AMAZING ANIMAL BEHAVIORS TO INSPIRE GROWING HUMANS

Easy on the eyes but saddled with an overstrained, anthropomorphic premise.

Sometimes acting like animals can be a good thing.

In a series of comparisons that are, to say the least, stretched, Crandall invites readers to wash their ears and feet like jackrabbits, “make” their beds the way orangutans literally do every night, be good listeners like owls, which can “pinpoint even the tiniest scuffle of a mouse beneath the snow,” and look to other animals for similar behavioral cues. Some behaviors do seem at least somewhat analogous—she notes that a polar bear wishing to share another bear’s meal will ask permission “calmly and respectfully” by touching noses.

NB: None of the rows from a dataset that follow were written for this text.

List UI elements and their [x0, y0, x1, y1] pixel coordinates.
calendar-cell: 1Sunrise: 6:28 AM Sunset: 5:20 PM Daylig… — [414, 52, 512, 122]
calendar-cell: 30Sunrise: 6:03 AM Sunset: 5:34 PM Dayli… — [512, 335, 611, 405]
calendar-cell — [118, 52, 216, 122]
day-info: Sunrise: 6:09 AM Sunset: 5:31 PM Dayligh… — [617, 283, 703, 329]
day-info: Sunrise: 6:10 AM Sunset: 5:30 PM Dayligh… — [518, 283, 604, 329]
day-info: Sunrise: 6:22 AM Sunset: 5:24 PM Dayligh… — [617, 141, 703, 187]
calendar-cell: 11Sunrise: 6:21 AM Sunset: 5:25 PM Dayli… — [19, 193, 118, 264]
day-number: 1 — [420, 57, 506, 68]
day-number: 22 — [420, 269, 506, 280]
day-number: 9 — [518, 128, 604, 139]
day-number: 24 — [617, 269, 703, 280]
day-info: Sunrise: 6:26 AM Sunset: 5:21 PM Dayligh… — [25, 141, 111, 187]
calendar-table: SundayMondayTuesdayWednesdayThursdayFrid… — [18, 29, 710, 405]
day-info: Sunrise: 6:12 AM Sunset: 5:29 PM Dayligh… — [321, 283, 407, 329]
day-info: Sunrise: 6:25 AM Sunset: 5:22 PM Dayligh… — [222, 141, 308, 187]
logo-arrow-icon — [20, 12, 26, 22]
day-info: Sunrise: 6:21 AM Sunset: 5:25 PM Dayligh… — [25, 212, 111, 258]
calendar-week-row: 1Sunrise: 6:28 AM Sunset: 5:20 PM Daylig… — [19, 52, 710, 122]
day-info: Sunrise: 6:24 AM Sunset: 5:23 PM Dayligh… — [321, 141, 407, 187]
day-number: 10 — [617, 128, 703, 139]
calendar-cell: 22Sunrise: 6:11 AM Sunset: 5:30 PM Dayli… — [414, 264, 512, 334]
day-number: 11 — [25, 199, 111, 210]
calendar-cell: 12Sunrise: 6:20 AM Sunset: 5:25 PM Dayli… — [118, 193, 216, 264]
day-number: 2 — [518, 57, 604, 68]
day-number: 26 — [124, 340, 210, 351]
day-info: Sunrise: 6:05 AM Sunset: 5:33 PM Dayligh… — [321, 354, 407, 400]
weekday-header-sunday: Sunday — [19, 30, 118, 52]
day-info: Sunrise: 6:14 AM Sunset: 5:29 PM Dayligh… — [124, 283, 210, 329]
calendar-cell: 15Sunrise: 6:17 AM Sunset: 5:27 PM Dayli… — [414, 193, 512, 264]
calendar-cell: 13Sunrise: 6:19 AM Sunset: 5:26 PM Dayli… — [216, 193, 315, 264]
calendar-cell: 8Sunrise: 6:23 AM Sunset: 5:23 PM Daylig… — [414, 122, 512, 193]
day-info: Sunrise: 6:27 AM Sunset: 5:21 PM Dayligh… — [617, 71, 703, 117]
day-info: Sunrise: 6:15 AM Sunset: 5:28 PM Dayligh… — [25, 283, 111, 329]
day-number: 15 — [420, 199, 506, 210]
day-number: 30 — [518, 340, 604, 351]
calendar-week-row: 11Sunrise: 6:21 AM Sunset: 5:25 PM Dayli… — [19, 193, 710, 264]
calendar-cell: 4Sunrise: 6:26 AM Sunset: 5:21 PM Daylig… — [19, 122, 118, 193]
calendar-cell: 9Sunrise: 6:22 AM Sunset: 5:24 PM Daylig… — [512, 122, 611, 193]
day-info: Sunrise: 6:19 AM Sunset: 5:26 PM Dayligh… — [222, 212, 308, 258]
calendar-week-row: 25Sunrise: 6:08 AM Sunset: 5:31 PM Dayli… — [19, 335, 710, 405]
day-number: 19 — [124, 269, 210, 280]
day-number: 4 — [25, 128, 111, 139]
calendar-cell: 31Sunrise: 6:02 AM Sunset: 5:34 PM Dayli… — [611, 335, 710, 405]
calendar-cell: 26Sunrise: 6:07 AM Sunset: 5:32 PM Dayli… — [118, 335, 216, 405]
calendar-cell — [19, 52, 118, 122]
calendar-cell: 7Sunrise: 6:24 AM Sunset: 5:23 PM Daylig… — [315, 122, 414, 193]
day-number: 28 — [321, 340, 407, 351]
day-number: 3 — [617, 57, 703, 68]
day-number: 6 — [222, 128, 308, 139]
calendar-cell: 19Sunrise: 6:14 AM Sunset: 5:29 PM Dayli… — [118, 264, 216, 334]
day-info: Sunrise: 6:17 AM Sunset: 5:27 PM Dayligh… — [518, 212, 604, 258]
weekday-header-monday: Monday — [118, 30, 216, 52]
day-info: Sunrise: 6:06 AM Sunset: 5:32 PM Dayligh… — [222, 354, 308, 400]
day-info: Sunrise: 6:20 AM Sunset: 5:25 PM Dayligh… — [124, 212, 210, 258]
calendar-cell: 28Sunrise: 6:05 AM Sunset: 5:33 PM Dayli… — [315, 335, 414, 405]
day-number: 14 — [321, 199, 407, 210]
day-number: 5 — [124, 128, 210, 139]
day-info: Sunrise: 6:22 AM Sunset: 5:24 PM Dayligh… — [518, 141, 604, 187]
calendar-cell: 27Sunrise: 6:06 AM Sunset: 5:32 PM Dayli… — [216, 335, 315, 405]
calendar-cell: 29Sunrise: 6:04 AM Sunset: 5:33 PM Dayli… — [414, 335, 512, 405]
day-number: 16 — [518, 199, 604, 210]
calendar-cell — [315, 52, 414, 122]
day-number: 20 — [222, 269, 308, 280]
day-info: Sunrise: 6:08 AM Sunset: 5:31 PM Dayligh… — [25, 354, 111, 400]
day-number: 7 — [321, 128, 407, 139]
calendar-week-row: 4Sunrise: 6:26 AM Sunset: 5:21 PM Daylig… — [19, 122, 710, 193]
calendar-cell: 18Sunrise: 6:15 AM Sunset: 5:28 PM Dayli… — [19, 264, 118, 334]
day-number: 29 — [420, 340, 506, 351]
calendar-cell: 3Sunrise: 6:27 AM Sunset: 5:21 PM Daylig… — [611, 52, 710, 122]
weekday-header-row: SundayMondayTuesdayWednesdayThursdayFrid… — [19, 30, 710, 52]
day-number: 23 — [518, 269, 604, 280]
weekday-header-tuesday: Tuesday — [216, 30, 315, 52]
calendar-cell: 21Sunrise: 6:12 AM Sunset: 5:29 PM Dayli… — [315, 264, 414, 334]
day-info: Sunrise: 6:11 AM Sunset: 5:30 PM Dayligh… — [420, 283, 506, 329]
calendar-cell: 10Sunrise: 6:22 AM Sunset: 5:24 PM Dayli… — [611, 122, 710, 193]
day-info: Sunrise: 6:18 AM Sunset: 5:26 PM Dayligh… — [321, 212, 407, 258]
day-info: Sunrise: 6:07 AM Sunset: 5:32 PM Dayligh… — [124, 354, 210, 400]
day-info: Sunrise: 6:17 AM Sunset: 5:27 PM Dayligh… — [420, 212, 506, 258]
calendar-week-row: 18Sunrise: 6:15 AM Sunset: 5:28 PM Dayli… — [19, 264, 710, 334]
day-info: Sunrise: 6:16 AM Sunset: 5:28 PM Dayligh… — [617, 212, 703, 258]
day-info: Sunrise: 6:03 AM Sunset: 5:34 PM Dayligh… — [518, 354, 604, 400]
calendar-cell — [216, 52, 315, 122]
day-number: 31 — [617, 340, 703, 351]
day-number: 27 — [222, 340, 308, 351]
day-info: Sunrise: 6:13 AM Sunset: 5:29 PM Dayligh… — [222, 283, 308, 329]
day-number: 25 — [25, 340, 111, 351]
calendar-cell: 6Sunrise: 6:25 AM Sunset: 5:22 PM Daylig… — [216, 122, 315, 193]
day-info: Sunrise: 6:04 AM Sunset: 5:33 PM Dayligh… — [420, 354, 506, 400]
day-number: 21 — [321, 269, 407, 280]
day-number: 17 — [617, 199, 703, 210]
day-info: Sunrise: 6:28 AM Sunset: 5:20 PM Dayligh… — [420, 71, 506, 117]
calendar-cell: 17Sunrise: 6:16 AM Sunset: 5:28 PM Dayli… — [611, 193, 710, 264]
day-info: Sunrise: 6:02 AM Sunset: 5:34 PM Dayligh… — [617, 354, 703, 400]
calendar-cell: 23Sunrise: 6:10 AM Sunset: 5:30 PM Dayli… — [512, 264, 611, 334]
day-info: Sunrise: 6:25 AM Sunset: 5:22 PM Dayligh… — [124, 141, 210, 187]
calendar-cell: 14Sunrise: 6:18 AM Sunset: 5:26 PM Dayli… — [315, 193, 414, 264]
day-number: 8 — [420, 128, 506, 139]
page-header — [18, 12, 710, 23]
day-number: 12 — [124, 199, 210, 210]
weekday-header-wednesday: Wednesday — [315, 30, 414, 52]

But characterizing two elephants twining trunks as exchanging a “handshake” may be understating the intimacy of the gesture, and her assertion that hippo sweat “works just like sunscreen” may give readers misapprehensions about their own perspiration. Edmonds illustrates the author’s premise with cozy scenes of friendly-looking wild creatures in natural settings, from chimps grooming one another and jackrabbits cleaning themselves (with their tongues) to koalas and sea otters sacked out in their respective habitats and honeybees and humpback whales demonstrating teamwork. No human figures are depicted. The book closes with a brief note from Crandall about the importance of protecting wild animals and their habitats, as well as a short list of reference books.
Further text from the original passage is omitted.